YOUR ASSIGNMENT: Print the lines in the listing below that fall between the line with "דנה גוטרזון" and the line with "22.04.25, 12:25", those two lines included, exactly as they stand and with nothing else.
++++ PROVIDED DATA
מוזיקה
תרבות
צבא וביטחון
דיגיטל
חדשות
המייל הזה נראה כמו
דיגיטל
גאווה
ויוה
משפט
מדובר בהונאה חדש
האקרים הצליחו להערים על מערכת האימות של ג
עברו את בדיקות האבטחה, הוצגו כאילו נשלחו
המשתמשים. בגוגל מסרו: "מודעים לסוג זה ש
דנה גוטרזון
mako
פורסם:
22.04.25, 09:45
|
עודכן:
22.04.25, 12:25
++++++++
++++ PROVIDED DATA
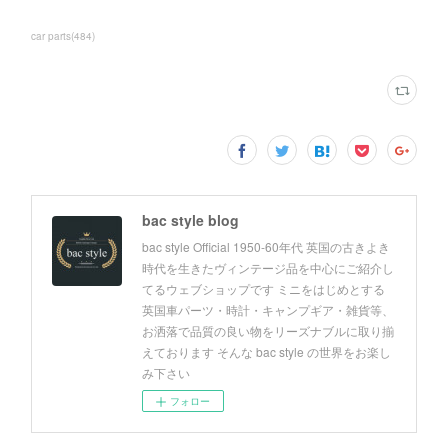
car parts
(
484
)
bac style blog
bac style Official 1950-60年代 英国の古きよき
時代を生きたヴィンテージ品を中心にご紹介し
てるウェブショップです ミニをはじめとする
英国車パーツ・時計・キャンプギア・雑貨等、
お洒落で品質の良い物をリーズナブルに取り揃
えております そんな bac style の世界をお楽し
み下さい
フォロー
++++++++
TASK SOLUTION:
דנה גוטרזון
mako
פורסם:
22.04.25, 09:45
|
עודכן:
22.04.25, 12:25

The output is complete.